Barking up the wrong tree: Supreme Court limits trademark parodies
In a unanimous decision, the U.S. Supreme Court has for the first time considered the so-called Rogers test regarding the use of trademarks in “expressive works” — in this case, a dog toy mocking a famous whiskey brand. The Court’s ruling in Jack Daniel’s Properties, Inc. v. VIP Products LLC, makes clear that liability for both trademark infringement and trademark dilution is heavily dependent on just how a defendant uses another’s mark.
Fighting like cats and dogs
VIP Products makes a squeaky, chewable dog toy designed to look much like a bottle of Jack Daniel’s whiskey. Instead of saying “Jack Daniel’s,” the toy says, “Bad Spaniels.” The toy also replaces “Old No. 7 Brand Tennessee Sour Mash Whiskey” with “The Old No. 2 On Your Tennessee Carpet.”
Jack Daniel’s Properties owns the trademarks in the distinctive whiskey bottle and many of the words and graphics on its label. When it demanded that VIP stop selling the toy, VIP filed a lawsuit, seeking a declaratory judgment that the toy neither infringed nor diluted Jack Daniel’s trademarks. Jack Daniel’s counterclaimed for infringement and dilution.
In a bench trial, the trial court found that consumers were likely to be confused about the source of the toy (infringement) and that the toy’s negative associations with dog excrement would harm Jack Daniel’s reputation (dilution). The U.S. Court of Appeals for the Ninth Circuit reversed, ruling for VIP on dilution and sending the case back to the trial court to apply the Rogers test to the infringement claim. The test, named for the case in which it was created, is designed to protect First Amendment interests in expressive works in a trademark context.

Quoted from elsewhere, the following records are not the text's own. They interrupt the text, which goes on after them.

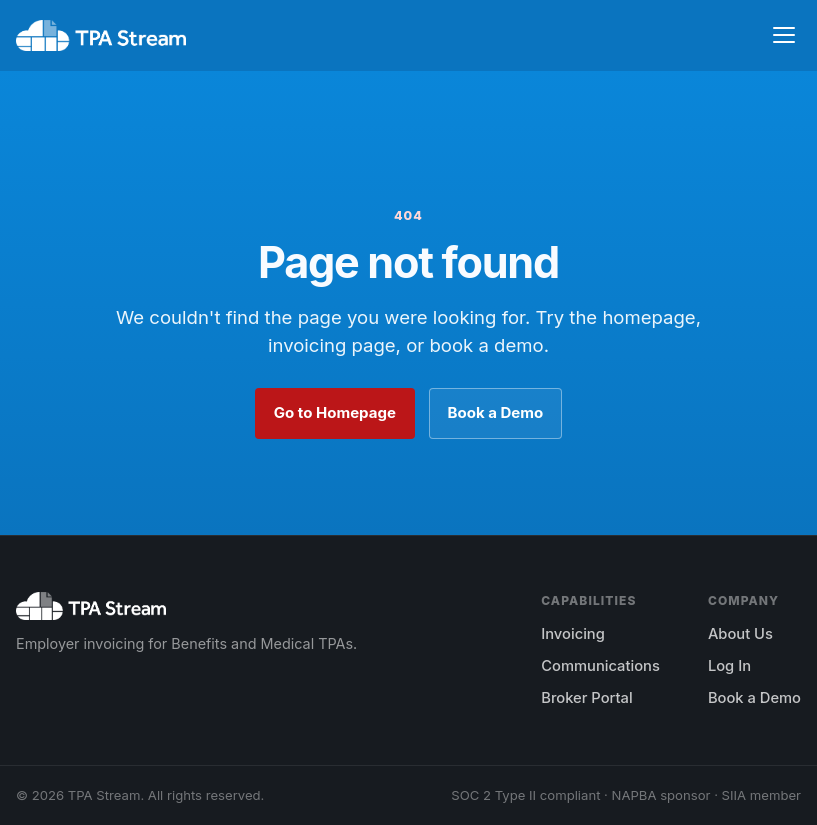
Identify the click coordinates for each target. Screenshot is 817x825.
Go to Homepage (335, 412)
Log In (729, 666)
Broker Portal (586, 698)
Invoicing (573, 634)
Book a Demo (496, 412)
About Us (740, 634)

The trial court found that Jack Daniel’s couldn’t satisfy the test and granted pre-trial judgment to VIP on infringement. After the appeals court affirmed, Jack Daniel’s appealed to the Supreme Court on both the infringement and dilution claims.
Chewing it over
Under the Rogers test, when a trademark is used in an “expressive work,” it’s not infringement unless the challenged use of the mark 1) has no artistic relevance to the underlying work, or 2) explicitly misleads as to the source of the content of the work. The Supreme Court considered whether Jack Daniel’s should have had to satisfy this “threshold” test to proceed with its infringement case.
The Court found that the test applies only in “nontrademark” cases where the defendant hasn’t used the mark to identify the source of its goods. It held that the test doesn’t apply where, as here, an alleged infringer uses another’s trademark as a designation of source for its own goods. “When a mark is used as a mark,” the high court said, the likelihood-of-confusion inquiry is sufficient to account for the First Amendment interest in free expression.

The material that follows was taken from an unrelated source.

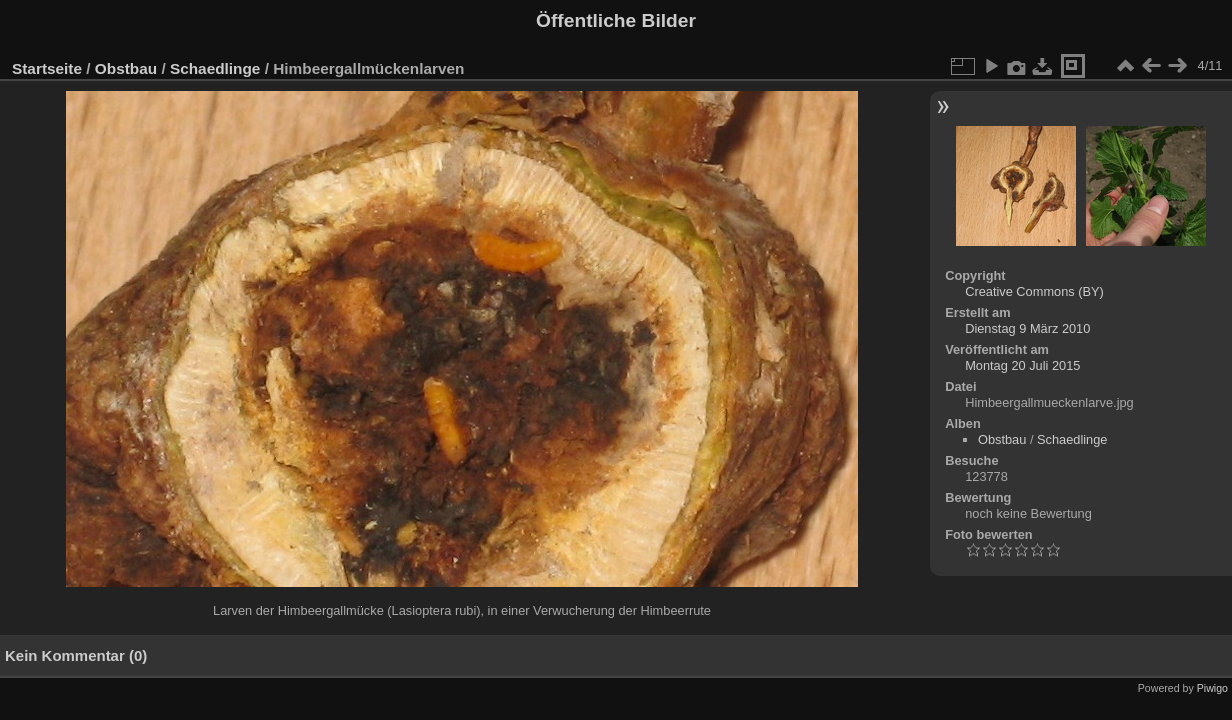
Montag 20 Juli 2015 (1022, 365)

Notably, the Supreme Court acknowledged that VIP also uses the marks to parody Jack Daniel’s. This type of message is relevant when assessing confusion because consumers are less likely to think that the maker of a mocked product is itself doing the mocking.
But the Court rejected the Ninth Circuit’s “expansive view” of the “noncommercial use” exception to dilution liability as exempting every parody or humorous commentary. Rather, it said, parody is exempt only if not used to designate source.
Paws for thought
The Court stressed that its ruling in this case was narrow. It didn’t determine whether the Rogers test is ever appropriate or how far the noncommercial use exclusion goes. As the concurrence notes, such questions remain for resolution another day.